Architecture¶

This page explains the technical architecture of the character network database and processing pipeline.

System Overview¶

The Naruto character network system consists of three main layers:

graph TB
    A[Subtitle Files<br/>.ass format] -->|Parse| B[Processing Pipeline<br/>naruto_net package]
    B -->|Extract| C[Intermediate Data<br/>Events, Scenes, Mentions]
    C -->|Build| D[Network Edges<br/>CSV format]
    D -->|Import| E[Neo4j Graph DB<br/>:Character :CONNECTED]
    E -->|Query| F[Network Analysis<br/>Centrality, Communities]
    F -->|Visualize| G[Interactive Viz<br/>D3.js]

    style A fill:#FFF3E0
    style B fill:#E8F5E9
    style C fill:#F3E5F5
    style D fill:#E3F2FD
    style E fill:#FFE0B2
    style F fill:#F1F8E9
    style G fill:#FCE4EC

Neo4j Graph Database Schema¶

The character network is stored in a Neo4j graph database using a multi-label pattern for arc-specific analysis.

Complete Schema Diagram¶

Neo4j Schema

Full schema showing node structure, relationship properties, and example connection

Node Structure: `:Character`¶

Every character in the network has the base label :Character plus arc-specific labels.

Multi-Label Pattern¶

(:Character:ChūninExams:SasukeRetrieval:PainsAssault)

Why multi-labels?

Simple queries: MATCH (c:ChūninExams:SasukeRetrieval) finds characters in both arcs
Built-in counting: size(labels(c)) - 1 = number of arcs
More intuitive than separate Arc nodes with relationships

Character Properties¶

Property	Type	Description	Indexed
`character_id`	INTEGER	Unique identifier	✓ (unique)
`name`	STRING	Canonical name	✓ (unique)
`aliases`	LIST\<STRING>	Known nicknames/titles
`affiliation_primary`	STRING	Main village/organization	✓
`affiliation_detail`	STRING	Squad/team membership
`affiliation_changes`	STRING	Defection tracking (e.g., Sasuke)
`first_appearance_arc`	STRING	Debut arc
`role_type`	STRING	protagonist/antagonist/supporting	✓
`estimated_importance`	INTEGER	1-10 centrality estimate	✓

Example node:

(:Character:ChūninExams:SasukeRetrieval {
  character_id: 1,
  name: "Naruto Uzumaki",
  aliases: ["Naruto", "Nine-Tails", "Hokage"],
  affiliation_primary: "Konoha",
  affiliation_detail: "Team 7",
  role_type: "protagonist",
  estimated_importance: 10
})

Relationship Structure: `:CONNECTED`¶

Characters are connected with a single relationship type that stores semantic information in properties.
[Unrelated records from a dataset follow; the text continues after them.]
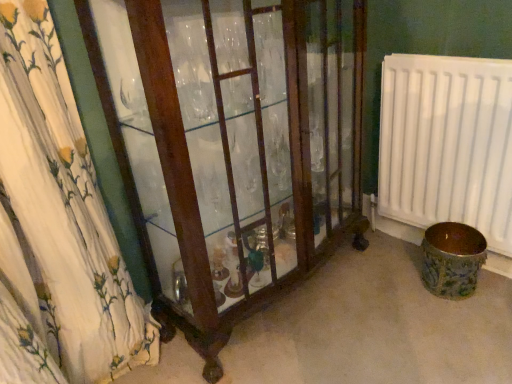 The height and width of the screenshot is (384, 512). Find the location of `brown ceramic vase at lower right`. brown ceramic vase at lower right is located at coordinates (452, 259).

I want to click on white plastic radiator at right, so click(447, 144).

Is brown ceramic vase at lower right inside white plastic radiator at right?

No, brown ceramic vase at lower right is located outside of white plastic radiator at right.

How many degrees apart are the facing directions of white plastic radiator at right and brown ceramic vase at lower right?

The angle between the facing direction of white plastic radiator at right and the facing direction of brown ceramic vase at lower right is 0.431 degrees.

Which of these two, white plastic radiator at right or brown ceramic vase at lower right, is wider?

Wider between the two is brown ceramic vase at lower right.

Does point (433, 214) lie in front of point (251, 20)?

No.

Identify the location of radiator directly beneath the mahogany glass cabinet at left (from a real-world perspective). Image resolution: width=512 pixels, height=384 pixels. (447, 144).

Between white plastic radiator at right and mahogany glass cabinet at left, which one appears on the right side from the viewer's perspective?

From the viewer's perspective, white plastic radiator at right appears more on the right side.

Which of these two, white plastic radiator at right or mahogany glass cabinet at left, is wider?

mahogany glass cabinet at left.

Based on the photo, from the image's perspective, relative to white plastic radiator at right, is mahogany glass cabinet at left above or below?

From the image's perspective, mahogany glass cabinet at left appears below white plastic radiator at right.

Which is in front, point (162, 250) or point (393, 180)?

The point (162, 250) is closer to the camera.

From a real-world perspective, is mahogany glass cabinet at left physically below white plastic radiator at right?

Incorrect, from a real-world perspective, mahogany glass cabinet at left is higher than white plastic radiator at right.

Is mahogany glass cabinet at left oriented away from white plastic radiator at right?

No, mahogany glass cabinet at left's orientation is not away from white plastic radiator at right.

Is brown ceramic vase at lower right next to white plastic radiator at right and touching it?

They are not placed beside each other.

Considering the sizes of brown ceramic vase at lower right and white plastic radiator at right in the image, is brown ceramic vase at lower right wider or thinner than white plastic radiator at right?

Clearly, brown ceramic vase at lower right has more width compared to white plastic radiator at right.

This screenshot has height=384, width=512. Identify the location of toilet bowl lying behind the white plastic radiator at right. (452, 259).

What's the angular difference between mahogany glass cabinet at left and brown ceramic vase at lower right's facing directions?

The angular difference between mahogany glass cabinet at left and brown ceramic vase at lower right is 90.9 degrees.

Which object is wider, mahogany glass cabinet at left or brown ceramic vase at lower right?

mahogany glass cabinet at left is wider.

Identify the location of furniture to the left of brown ceramic vase at lower right. The image size is (512, 384). (241, 155).

Can we say mahogany glass cabinet at left lies outside brown ceramic vase at lower right?

Indeed, mahogany glass cabinet at left is completely outside brown ceramic vase at lower right.

Is mahogany glass cabinet at left a part of brown ceramic vase at lower right?

Definitely not — mahogany glass cabinet at left is not inside brown ceramic vase at lower right.

Considering the sizes of brown ceramic vase at lower right and mahogany glass cabinet at left in the image, is brown ceramic vase at lower right taller or shorter than mahogany glass cabinet at left?

Clearly, brown ceramic vase at lower right is shorter compared to mahogany glass cabinet at left.

Considering the relative positions of brown ceramic vase at lower right and mahogany glass cabinet at left in the image provided, is brown ceramic vase at lower right to the right of mahogany glass cabinet at left from the viewer's perspective?

Yes.

You are a GUI agent. You are given a task and a screenshot of the screen. Output one action in this format:
    pyautogui.click(x=<x>, y=<y>)
    Task: Click on the toilet bowl below the white plastic radiator at right (from the image's perspective)
    This screenshot has width=512, height=384.
    Given the screenshot: What is the action you would take?
    pyautogui.click(x=452, y=259)

Where is `furniture on the left of white plastic radiator at right`? The width and height of the screenshot is (512, 384). furniture on the left of white plastic radiator at right is located at coordinates click(x=241, y=155).

From the image, which object appears to be nearer to mahogany glass cabinet at left, brown ceramic vase at lower right or white plastic radiator at right?

white plastic radiator at right is positioned closer to the anchor mahogany glass cabinet at left.

Which object lies nearer to the anchor point white plastic radiator at right, brown ceramic vase at lower right or mahogany glass cabinet at left?

brown ceramic vase at lower right lies closer to white plastic radiator at right than the other object.

Which object lies nearer to the anchor point white plastic radiator at right, mahogany glass cabinet at left or brown ceramic vase at lower right?

brown ceramic vase at lower right.

Estimate the real-world distances between objects in this image. Which object is further from brown ceramic vase at lower right, mahogany glass cabinet at left or white plastic radiator at right?

Based on the image, mahogany glass cabinet at left appears to be further to brown ceramic vase at lower right.

From the image, which object appears to be nearer to mahogany glass cabinet at left, white plastic radiator at right or brown ceramic vase at lower right?

white plastic radiator at right.

Based on their spatial positions, is white plastic radiator at right or mahogany glass cabinet at left further from brown ceramic vase at lower right?

The object further to brown ceramic vase at lower right is mahogany glass cabinet at left.

Where is `radiator situated between mahogany glass cabinet at left and brown ceramic vase at lower right from left to right`? This screenshot has width=512, height=384. radiator situated between mahogany glass cabinet at left and brown ceramic vase at lower right from left to right is located at coordinates (447, 144).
Why Single Relationship Type?¶

Simplicity: Easier to query all connections without UNION clauses Flexibility: Relationship semantics stored in relationship_types array Data lineage: source property distinguishes manual vs extracted edges

Relationship Properties¶

Property	Type	Description
`arc`	STRING	"Chunin Exams" \| "Sasuke Retrieval" \| "Pain's Assault"
`weight`	INTEGER	Scene co-appearance count (1 for manual seeds)
`source`	STRING	"manual_seed" \| "subtitle_extraction"
`relationship_types`	LIST\<STRING>	["team", "rivals", "enemies", "mentors", "siblings", "parents"]
`episodes`	LIST\<INTEGER>	Episode numbers (empty for manual seeds)
`confidence`	FLOAT	1.0 for manual, 0.0-1.0 for extracted

Controlled Vocabulary for `relationship_types`¶

team — Same squad/organization
rivals — Competitive relationship
enemies — Active antagonism
mentors — Teacher/student dynamic
siblings — Family relationship (blood or found family)
parents — Parent/child relationship
co_appearance — Generic co-occurrence (for extracted data)

Example relationship:

(naruto:Character)-[:CONNECTED {
  arc: "Chunin Exams",
  weight: 1,
  source: "manual_seed",
  relationship_types: ["team", "rivals"],
  episodes: [],
  confidence: 1.0
}]->(sasuke:Character)

Bidirectional Creation¶

For symmetric co-appearance relationships, we create both (A→B) and (B→A) edges. This ensures queries like "MATCH (n:Character)-[:CONNECTED]->(m)" work regardless of edge direction.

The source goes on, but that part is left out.